A faithful copy of the listing below is needed, one that contains no pictures.
● ● ●
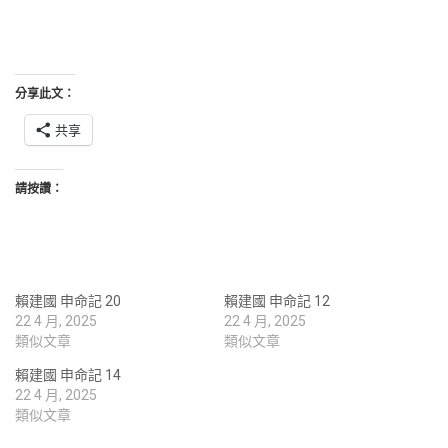
分享此文：
共享
請按讚：
賴建國 申命記 20
賴建國 申命記 12
22 4 月, 2025
22 4 月, 2025
類似文章
類似文章
賴建國 申命記 14
22 4 月, 2025
類似文章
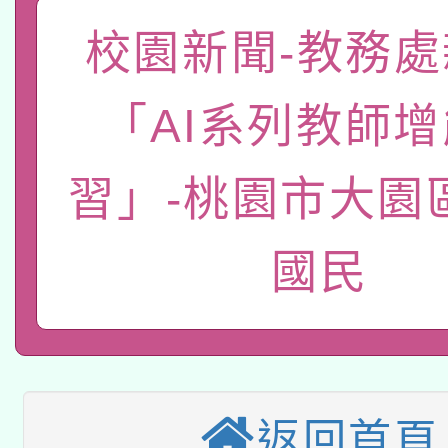
族語言臺北學習中心11
師專業成長研習實施計
校園新聞-教務處
教育部國民及學前教育署「
文教學共融平台-教案
「族語學習班」招生簡章
方素養工作坊新北場」
本市兒童口腔健康促進
年度COVID-19疫苗
件」活動簡章
「AI系列教師
有關銓敘部建置「公務
宣導素材2份，請協助
接種對象擴大為「滿6
習」-桃園市大園
「115年度教育部國民
得重審後實發金額試算
管道加強宣導
接種之民眾」措施，延長
衛生局辦理之「115年
辦理性別平等教育建置
機關學校轉知所屬退休
國民
月28日止
轉知教育部國民及學前
菸害防制實體解謎活動
人才庫實施計畫」一案
用一案
函轉國家教育研究院中心
國立臺灣師範大學辦理「1
轉知教育部國民及學前
原住民族教育政策研討
年度健康促進學校輔導
返回首頁
函轉國立臺灣師範大學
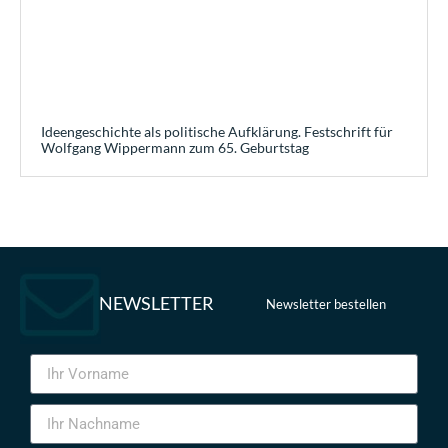
Ideengeschichte als politische Aufklärung. Festschrift für
Wolfgang Wippermann zum 65. Geburtstag
NEWSLETTER
Newsletter bestellen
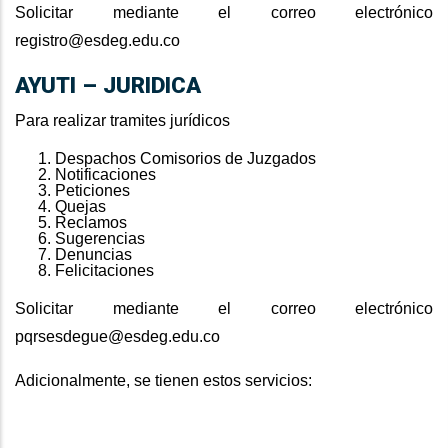
Solicitar mediante el correo electrónico
registro@esdeg.edu.co
AYUTI – JURIDICA
Para realizar tramites jurídicos
Despachos Comisorios de Juzgados
Notificaciones
Peticiones
Quejas
Reclamos
Sugerencias
Denuncias
Felicitaciones
Solicitar mediante el correo electrónico
pqrsesdegue@esdeg.edu.co
Adicionalmente, se tienen estos servicios:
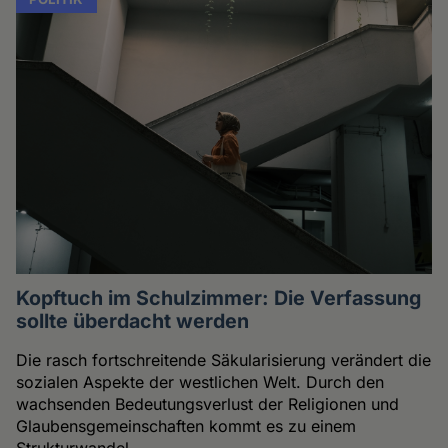
Kopftuch im Schulzimmer: Die Verfassung
sollte überdacht werden
Die rasch fortschreitende Säkularisierung verändert die
sozialen Aspekte der westlichen Welt. Durch den
wachsenden Bedeutungsverlust der Religionen und
Glaubensgemeinschaften kommt es zu einem
Strukturwandel.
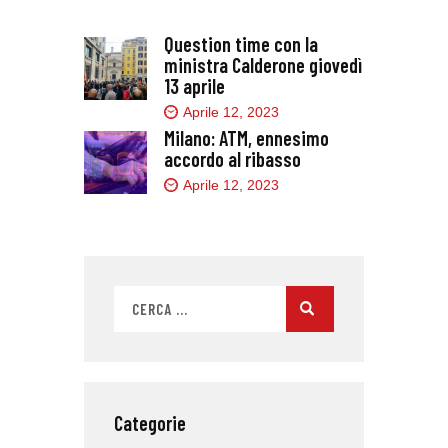
Question time con la
ministra Calderone giovedì
13 aprile
Aprile 12, 2023
Milano: ATM, ennesimo
accordo al ribasso
Aprile 12, 2023
Categorie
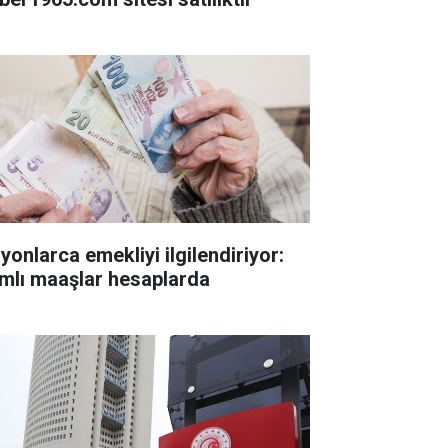
yonlarca emekliyi ilgilendiriyor:
mlı maaşlar hesaplarda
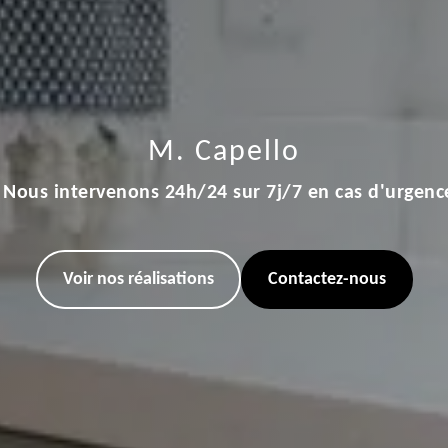
M. Capello
Nous intervenons 24h/24 sur 7j/7 en cas d'urgenc
Voir nos réalisations
Contactez-nous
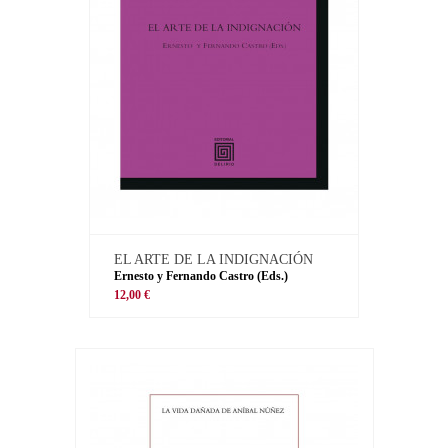
EL ARTE DE LA INDIGNACIÓN
Ernesto y Fernando Castro (Eds.)
12,00 €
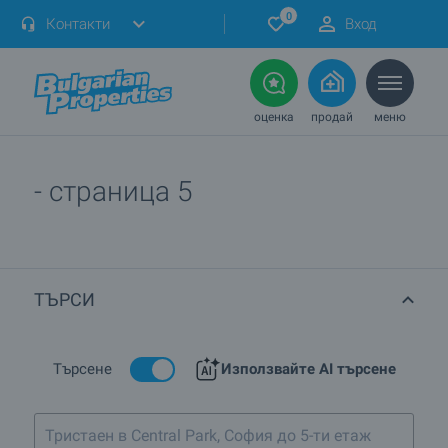
0
Контакти
Вход
оценка
продай
меню
- страница 5
ТЪРСИ
Търсене
Използвайте AI търсене
Тристаен в Central Park, София до 5-ти етаж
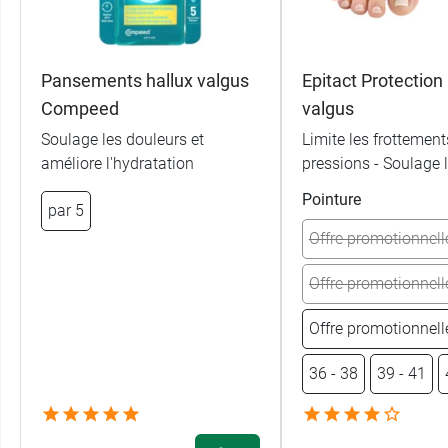
Pansements hallux valgus
Epitact Protection 
Compeed
valgus
Soulage les douleurs et
Limite les frottement
améliore l'hydratation
pressions - Soulage 
Pointure
par 5
Offre promotionnell
Offre promotionnell
Offre promotionnell
36 - 38
39 - 41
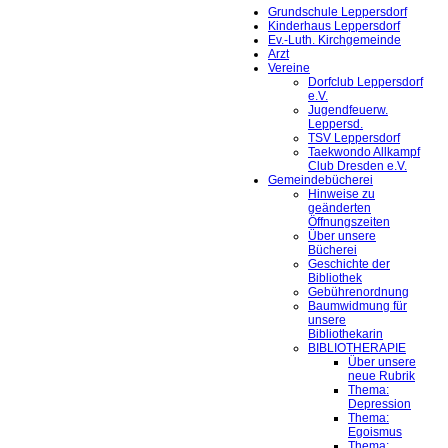
Grundschule Leppersdorf
Kinderhaus Leppersdorf
Ev.-Luth. Kirchgemeinde
Arzt
Vereine
Dorfclub Leppersdorf
e.V.
Jugendfeuerw.
Leppersd.
TSV Leppersdorf
Taekwondo Allkampf
Club Dresden e.V.
Gemeindebücherei
Hinweise zu
geänderten
Öffnungszeiten
Über unsere
Bücherei
Geschichte der
Bibliothek
Gebührenordnung
Baumwidmung für
unsere
Bibliothekarin
BIBLIOTHERAPIE
Über unsere
neue Rubrik
Thema:
Depression
Thema:
Egoismus
Thema:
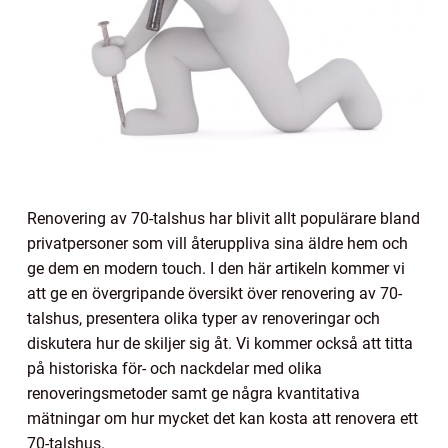
Renovering av 70-talshus har blivit allt populärare bland
privatpersoner som vill återuppliva sina äldre hem och
ge dem en modern touch. I den här artikeln kommer vi
att ge en övergripande översikt över renovering av 70-
talshus, presentera olika typer av renoveringar och
diskutera hur de skiljer sig åt. Vi kommer också att titta
på historiska för- och nackdelar med olika
renoveringsmetoder samt ge några kvantitativa
mätningar om hur mycket det kan kosta att renovera ett
70-talshus.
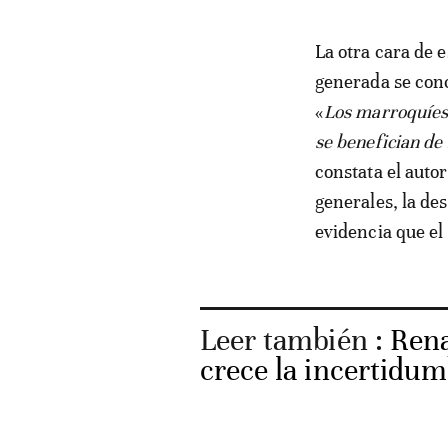
La otra cara de 
generada se conc
«
Los marroquíes 
se benefician de 
constata el auto
generales, la de
evidencia que el
Leer también :
Rena
crece la incertidum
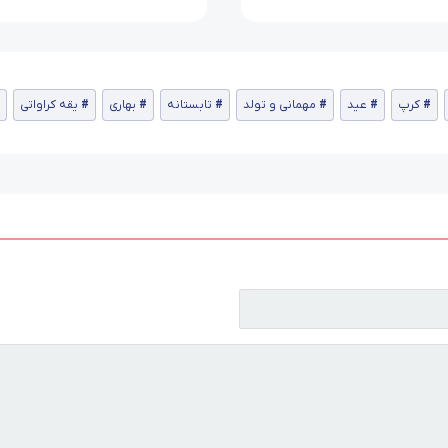
کرپ
عید
مهمانی و تولد
تابستانه
بهاری
یقه کراواتی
● ● ●
(Expected answer):
分享此文：
共享
請按讚：
賴建國 申命記 20
賴建國 申命記 12
22 4 月, 2025
22 4 月, 2025
類似文章
類似文章
賴建國 申命記 14
22 4 月, 2025
類似文章
族語言臺北學習中心11
師專業成長研習實施計
校園新聞-教務處
教育部國民及學前教育署「
文教學共融平台-教案
「族語學習班」招生簡章
方素養工作坊新北場」
本市兒童口腔健康促進
年度COVID-19疫苗
件」活動簡章
「AI系列教師
有關銓敘部建置「公務
宣導素材2份，請協助
接種對象擴大為「滿6
習」-桃園市大園
「115年度教育部國民
得重審後實發金額試算
管道加強宣導
接種之民眾」措施，延長
衛生局辦理之「115年
辦理性別平等教育建置
機關學校轉知所屬退休
國民
月28日止
轉知教育部國民及學前
菸害防制實體解謎活動
人才庫實施計畫」一案
用一案
函轉國家教育研究院中心
國立臺灣師範大學辦理「1
轉知教育部國民及學前
原住民族教育政策研討
年度健康促進學校輔導
返回首頁
函轉國立臺灣師範大學
Ideengeschichte als politische Aufklärung. Festschrift für
Wolfgang Wippermann zum 65. Geburtstag
NEWSLETTER
Newsletter bestellen
Solicitar mediante el correo electrónico
registro@esdeg.edu.co
AYUTI – JURIDICA
Para realizar tramites jurídicos
Despachos Comisorios de Juzgados
Notificaciones
Peticiones
Quejas
Reclamos
Sugerencias
Denuncias
Felicitaciones
Solicitar mediante el correo electrónico
pqrsesdegue@esdeg.edu.co
Adicionalmente, se tienen estos servicios:
Kopftuch im Schulzimmer: Die Verfassung
sollte überdacht werden
Die rasch fortschreitende Säkularisierung verändert die
sozialen Aspekte der westlichen Welt. Durch den
wachsenden Bedeutungsverlust der Religionen und
Glaubensgemeinschaften kommt es zu einem
Strukturwandel.
Question time con la
ministra Calderone giovedì
13 aprile
Aprile 12, 2023
Milano: ATM, ennesimo
accordo al ribasso
Aprile 12, 2023
Categorie
yonlarca emekliyi ilgilendiriyor:
mlı maaşlar hesaplarda
M. Capello
Nous intervenons 24h/24 sur 7j/7 en cas d'urgenc
Voir nos réalisations
Contactez-nous
EL ARTE DE LA INDIGNACIÓN
Ernesto y Fernando Castro (Eds.)
12,00 €
0
Контакти
Вход
оценка
продай
меню
- страница 5
ТЪРСИ
Търсене
Използвайте AI търсене
Тристаен в Central Park, София до 5-ти етаж
Pansements hallux valgus
Epitact Protection 
Compeed
valgus
Soulage les douleurs et
Limite les frottement
améliore l'hydratation
pressions - Soulage 
Pointure
par 5
Offre promotionnell
Offre promotionnell
Offre promotionnell
36 - 38
39 - 41
Grundschule Leppersdorf
Kinderhaus Leppersdorf
Ev.-Luth. Kirchgemeinde
Arzt
Vereine
Dorfclub Leppersdorf
e.V.
Jugendfeuerw.
Leppersd.
TSV Leppersdorf
Taekwondo Allkampf
Club Dresden e.V.
Gemeindebücherei
Hinweise zu
geänderten
Öffnungszeiten
Über unsere
Bücherei
Geschichte der
Bibliothek
Gebührenordnung
Baumwidmung für
unsere
Bibliothekarin
BIBLIOTHERAPIE
Über unsere
neue Rubrik
Thema:
Depression
Thema:
Egoismus
Thema:
Renovering av 70-talshus har blivit allt populärare bland
privatpersoner som vill återuppliva sina äldre hem och
ge dem en modern touch. I den här artikeln kommer vi
att ge en övergripande översikt över renovering av 70-
talshus, presentera olika typer av renoveringar och
diskutera hur de skiljer sig åt. Vi kommer också att titta
på historiska för- och nackdelar med olika
renoveringsmetoder samt ge några kvantitativa
mätningar om hur mycket det kan kosta att renovera ett
70-talshus.
La otra cara de 
generada se conc
«
Los marroquíes 
se benefician de 
constata el auto
generales, la de
evidencia que el
Leer también :
Rena
crece la incertidum
کرپ
عید
مهمانی و تولد
تابستانه
بهاری
یقه کراواتی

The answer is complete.